Versorgungssituation in der häuslichen Intensivpflege ausbaufähig

Köln – Im Bereich außerklinischen Intensivpflege besteht Optimierungspotenzial zur Stärkung der Angehörigen/Familien-Situation, der versorgenden Dienste und Einrichtungen sowie der ärztlichen Versorgungsmöglichkeiten. Das Deutsche Institut für angewandte Pflegeforschung (DIP) hat mit dem 10. Pflege-Thermometer für das Jahr 2022 die bislang größte Befragung im Bereich der häuslichen Intensivversorgung durchgeführt.
In der Studie wurden 299 Menschen mit häuslichem Intensivversorgungsbedarf und ihre Familien eingeschlossen sowie 303 Pflegende befragt. Zudem wurden 94 Leitungen von ambulanten Diensten, Wohngemeinschaften oder stationären Einrichtungen eingeschlossen.
Erfragt wurden Aspekte zur Betreuung, Teilhabe und Lebenswirklichkeit von Menschen mit häuslichem Bedarf an intensivpflegerischer Versorgung sowie die Perspektive von Pflegenden und Einrichtungsleitungen.
In der Patientengruppe haben 24,1 % die online-gestützte Befragung selbstständig ausgefüllt. Etwa 90,3 % wohnen in Privathaushalten, überwiegend mit An- und Zugehörigen (72,6 %), nur etwa jeder 5. (19,6 %) lebte allein.

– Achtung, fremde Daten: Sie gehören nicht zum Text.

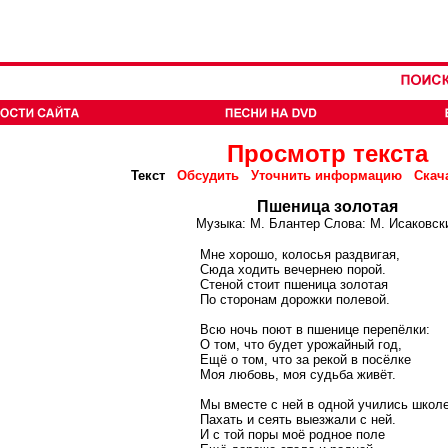
Просмотр текста
Текст
Обсудить
Уточнить информацию
Скач
Пшеница золотая
Музыка: М. Блантер Слова: М. Исаковск
Мне хорошо, колосья раздвигая,
Сюда ходить вечернею порой.
Стеной стоит пшеница золотая
По сторонам дорожки полевой.
Всю ночь поют в пшенице перепёлки:
О том, что будет урожайный год,
Ещё о том, что за рекой в посёлке
Моя любовь, моя судьба живёт.
Мы вместе с ней в одной учились школе
Пахать и сеять выезжали с ней.
И с той поры моё родное поле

Insgesamt waren 90,0 % der Teilnehmenden mit der aktuellen Wohnsituation zufrieden und hätten keinerlei Änderungswünsche. Fast 80 % haben mindestens einmal in der Woche persönlichen Kontakt mit Freunden oder Angehörigen, die nicht im Haushalt leben und nur 1,6 % gaben an, sie hätten ausschließlich therapiebedingte Kontakte.
Neben technischer Unterstützung im Bereich medizinischer Versorgung (89,4 %) kommen auch Hilfsmittel zur Förderung der Mobilität (92,1 %) zum Einsatz. 93,6 % der Befragten empfanden die generelle Teilhabe an Entscheidungen als wichtig oder sehr wichtig, z.B. über die Bestimmung des Ortes, an dem die Versorgung stattfindet.
„Im Zentrum aller Bemühungen steht die Ermöglichung einer guten Lebensqualität bei Sicherung der Selbst- und Mitbestimmung in Fragen der Versorgung und Therapie“, erläuterte Projektleiter des 10. Pflege-Thermometers Michael Isfort vom Institut für Pflegewissenschaft und Versorgungsforschung an der Katholischen Hochschule Nordrhein-Westfalen (KatHO NRW) in Köln.
„Das geht weit über die Sicherstellung der medizinischen oder pflegerischen Versorgung hinaus und bedeutet z.B. soziale Teilhabe und Mobilität zu unterstützen. Der Wunsch, in der eigenen Häuslichkeit zu leben, hat dabei für die betroffenen Menschen Priorität.“
Nur 6,8 % der Befragten nutzten telemonitorische Lösungen/Telemedizin (z. B. Endgeräte zur Videoberatung, Datenübertragung von Therapieverläufen), jedoch erachteten etwa 44,0 % der Patienten diese als potenziell hilfreich für die Versorgungssicherung.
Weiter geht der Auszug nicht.